Partner with a fraud solutions provider that can help reduce related risks. Solutions providers work with banks and businesses to build detection rules and create plans to help reduce exposure and address challenges. UK banking institutions and payment service providers must coordinate reimbursement processes and establish clear communication channels with their fraud teams to create individualized strategies based on their ongoing operations.

Leveraging technology and data

These strategies can bring to bear the latest technology and data for effective real-time monitoring and detection. Machine learning and AI can help improve detection across datasets and develop targeted plans for fraud risk assessment.
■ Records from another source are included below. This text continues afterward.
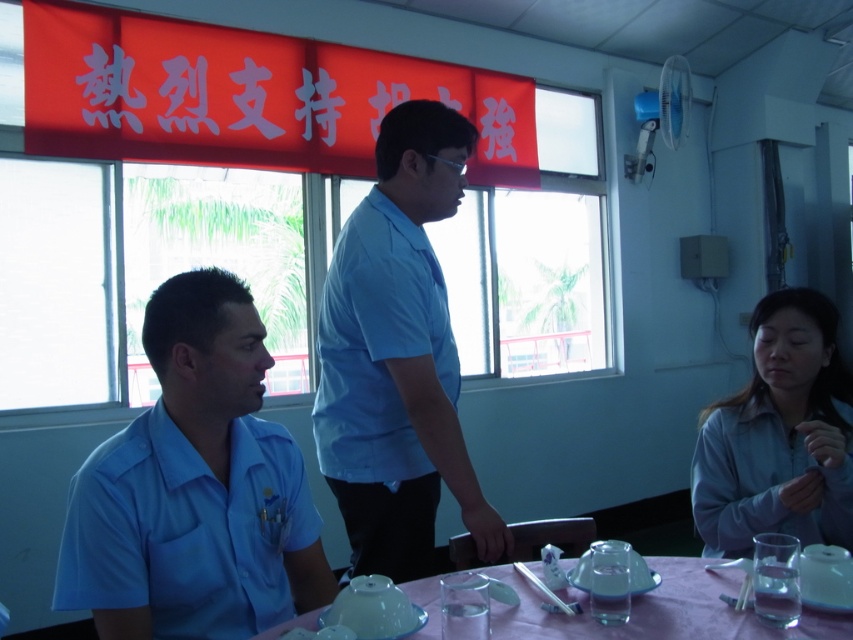 Question: Can you confirm if matte blue shirt at left is positioned to the left of pink plastic table at lower center?

Choices:
 (A) no
 (B) yes

Answer: (B)

Question: Which object is closer to the camera taking this photo?

Choices:
 (A) matte blue shirt at left
 (B) light blue shirt at center

Answer: (A)

Question: Is matte blue shirt at left smaller than light blue fabric shirt at lower right?

Choices:
 (A) no
 (B) yes

Answer: (B)

Question: Which point is farther to the camera?

Choices:
 (A) light blue shirt at center
 (B) light blue fabric shirt at lower right
 (C) matte blue shirt at left
 (D) pink plastic table at lower center

Answer: (A)

Question: Can you confirm if light blue shirt at center is wider than pink plastic table at lower center?

Choices:
 (A) yes
 (B) no

Answer: (B)

Question: Which point is closer to the camera taking this photo?

Choices:
 (A) (161, 378)
 (B) (463, 497)
 (C) (788, 356)
 (D) (815, 625)

Answer: (D) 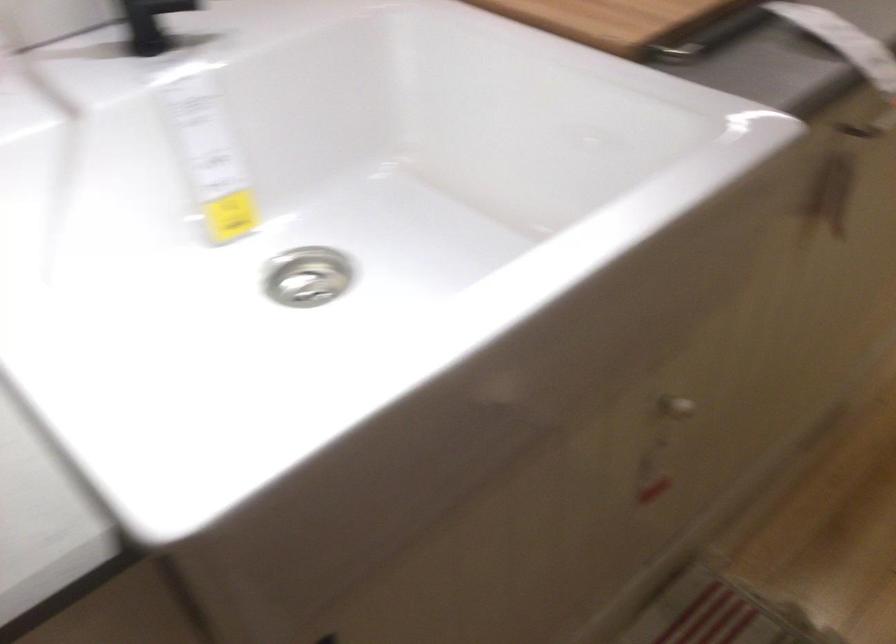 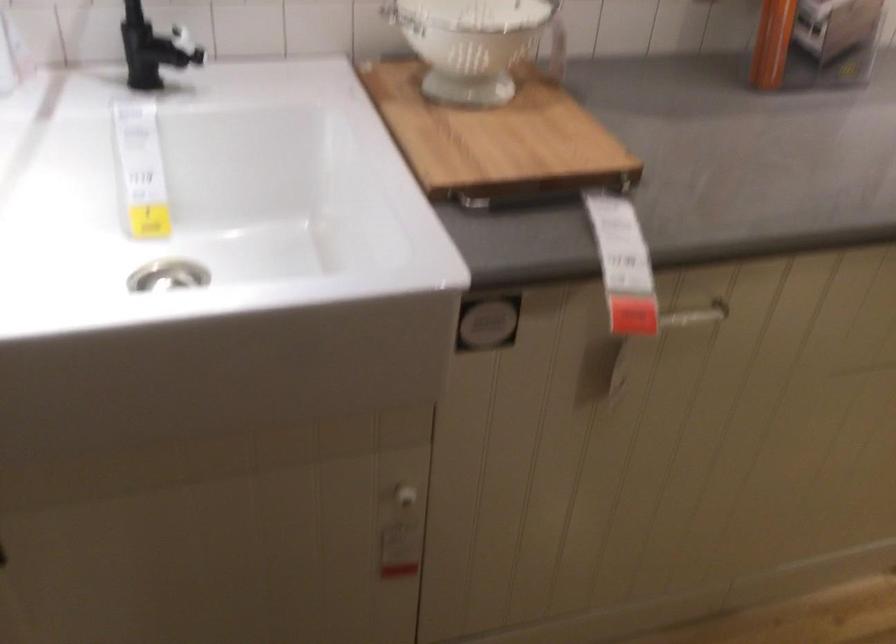 Locate, in the second image, the point that corresponds to point (677, 412) in the first image.

(403, 497) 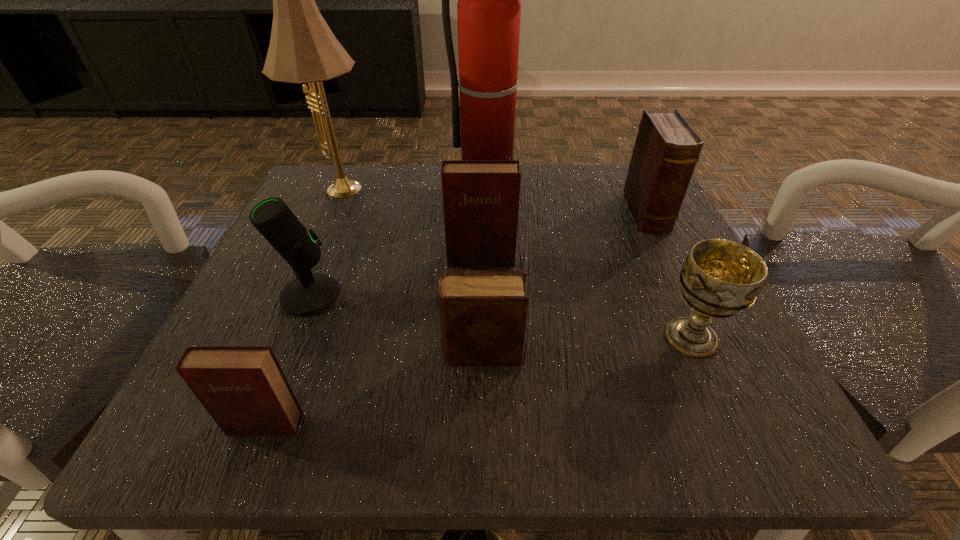 Locate an element on the screen. The height and width of the screenshot is (540, 960). vacant area that lies between the microphone and the smaller brown diary is located at coordinates (396, 324).

Where is `free area in between the lampshade and the white chalice`? free area in between the lampshade and the white chalice is located at coordinates (516, 265).

Where is `empty location between the fire extinguisher and the microphone`? empty location between the fire extinguisher and the microphone is located at coordinates (400, 242).

At what (x,y) coordinates should I click in order to perform the action: click on unoccupied area between the chalice and the red fire extinguisher. Please return your answer as a coordinate pair (x, y). Looking at the image, I should click on (590, 263).

This screenshot has height=540, width=960. Find the location of `vacant area that lies between the rightmost diary and the nearer brown diary`. vacant area that lies between the rightmost diary and the nearer brown diary is located at coordinates (564, 284).

Where is `free space between the chalice and the third nearest diary`? Image resolution: width=960 pixels, height=540 pixels. free space between the chalice and the third nearest diary is located at coordinates (586, 299).

In order to click on vacant area that lies between the nearest diary and the red fire extinguisher in this screenshot , I will do `click(377, 307)`.

What are the coordinates of `free area in between the microphone and the third farthest diary` in the screenshot? It's located at (396, 324).

The width and height of the screenshot is (960, 540). I want to click on object that is the third nearest to the farthest diary, so click(480, 197).

Select which object appears as the fourth closest to the farthest diary. Please provide its 2D coordinates. Your answer should be formatted as a tuple, i.e. [(x, y)], where the tuple contains the x and y coordinates of a point satisfying the conditions above.

[(482, 314)] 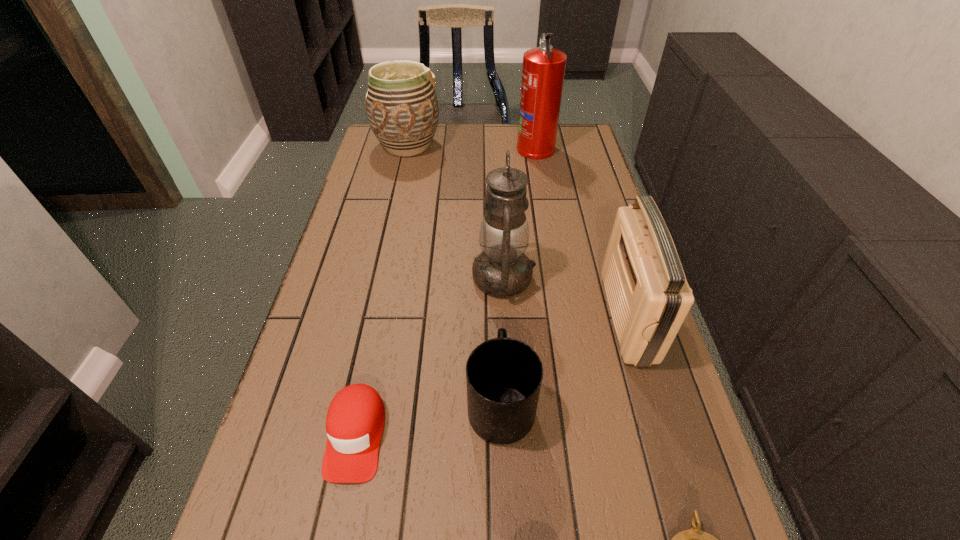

These efforts may include identifying mule accounts used to receive funds and device ID or IP address monitoring, based on local privacy laws. Fractions of a second matter when attempting to identify potential fraud and stop it before funds are lost for good.

Learning from fraud attempts

Effective strategies and rules require continuous learning from fraud cases to identify vulnerabilities and strengthen controls. With the likely burden of reimbursement, payment service providers are now heavily incentivized to invest in educating customers on how to identify APP fraud before it happens. Integrated, automated solutions must also be able to quickly adapt to evolving tools and shifting tactics employed by fraudsters.

It’s more important than ever to have effective fraud solutions able to learn and grow alongside your company. Look for a solutions team that addresses the individual needs of your business and uses insight from the market at large to protect against emerging threats.